Before anyone questions the fact of using string.intern()
at all, let me say that I need it in my particular application for memory and performance reasons. [1]
So, until now I used String.intern()
and assumed it was the most efficient way to do it. However, I noticed since ages it is a bottleneck in the software. [2]
Then, just recently, I tried to replace the String.intern()
by a huge map where I put/get the strings in order to obtain each time a unique instance. I expected this would be slower... but it was exactly the opposite! It was tremendously faster! Replacing the intern()
by pushing/polling a map (which achieves exactly the same) resulted in more than one order of magnitude faster.
The question is: why is intern()
so slow?!? Why isn't it then simply backed up by a map (or actually, just a customized set) and would be tremendously faster? I'm puzzled.

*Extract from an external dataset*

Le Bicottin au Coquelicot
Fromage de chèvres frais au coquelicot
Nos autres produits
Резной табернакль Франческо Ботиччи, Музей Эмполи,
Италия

[1]: For the unconvinced ones: It is in natural language processing and has to process gigabytes of text, therefore needs to avoid many instances of a same string to avoid blowing up the memory and referential string comparison to be fast enough.
[2]: without it (normal strings) it is impossible, with it, this particular step remains the most computation intensive one
EDIT:
Due to the surprising interest in this post, here is some code to test it out:
http://pastebin.com/4CD8ac69
And the results of interning a bit more than 1 million strings:
HashMap
: 4 seconds
String.intern()
: 54 seconds
Due to avoid some warm-up / OS IO caching and stuff like this, the experiment was repeated by inverting the order of both benchmarks:
String.intern()
: 69 seconds
HashMap
: 3 seconds
As you see, the difference is very noticeable, more than tenfolds. (Using OpenJDK 1.6.0_22 64bits ...but using the sun one resulted in similar results I think)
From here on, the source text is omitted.